Um texto de teatro precisa ser lido de dentro dele mesmo. Existe muita ansiedade por parte dos atores inexperientes quando vão ler uma peça. Muitos já saem imprimindo emoções e seus cacoetes pessoais antes de entrarem no universo que a peça pretende criar. Saber respeitar a pontuação antes de sair se esganiçando em emotividades e, principalmente, saber ler a obra de dentro, é pré-requisito básico. Para que a obra possa ser lida de dentro, o texto precisa ser bom, não é verdade? Ou seja, a peça precisa possuir um “dentro”. Este “dentro” é mais do que aquilo que é chamado de sub-texto, embora o contenha, é uma correlação dramática que possibilita que os personagens tenham ações interiores, sem precisarem ficar andando pra lá e pra cá ou pegando objetos e gesticulando. As coisas acontecem no interior dos personagens e é de lá que deve vir a leitura; procurando entender as ações que impulsionam os acontecimentos na mente e no coração simbólico daqueles que são representados.

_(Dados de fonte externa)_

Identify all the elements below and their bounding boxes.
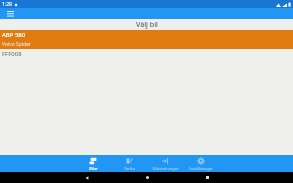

Não é ler em “branco”, sem nenhuma inflexão, é ler tentando ser aquele que fala: o personagem. Errando ou não, mas sempre agindo e nunca procurando entender ou interpretar a fala. O ator age, o ator é falado em verbo de ação.
Muitos atores encontram dificuldades para ler ou “entender” um texto teatral. E começam a culpar o texto, no sentido de o mesmo ser chamado de “difícil” ou “diferente”. Mas a verdade é que um texto que contém personagens, sempre será diferente e difícil, pois é uma proposta para que você deixe de ser você e “seja” outro. Estar dentro do texto ou do contexto é não saber ou entender o que está acontecendo, é fazer acontecer, compreendendo assim a ação causadora e não fazendo uma reflexão mental do que é feito. Para um ator, compreender é agir. Assim se descobre se uma peça de teatro é eficiente ou não, descobrindo se ela proporciona ação dramática para o ator, ou se ela é apenas literatura, portanto, material inadequado para o teatro.
Em nossa vida, pouco é o que vivemos a partir do interior, a partir da ação pura, aquela que engloba todas as ações, o chamado não-agir, o Tao. Um lugar menos emotivo e mais prático, mais singular, no qual o sopro de nosso ser pode ser mais venturoso e menos covarde, mais ativo e menos defendido atrás de formulações psicológicas.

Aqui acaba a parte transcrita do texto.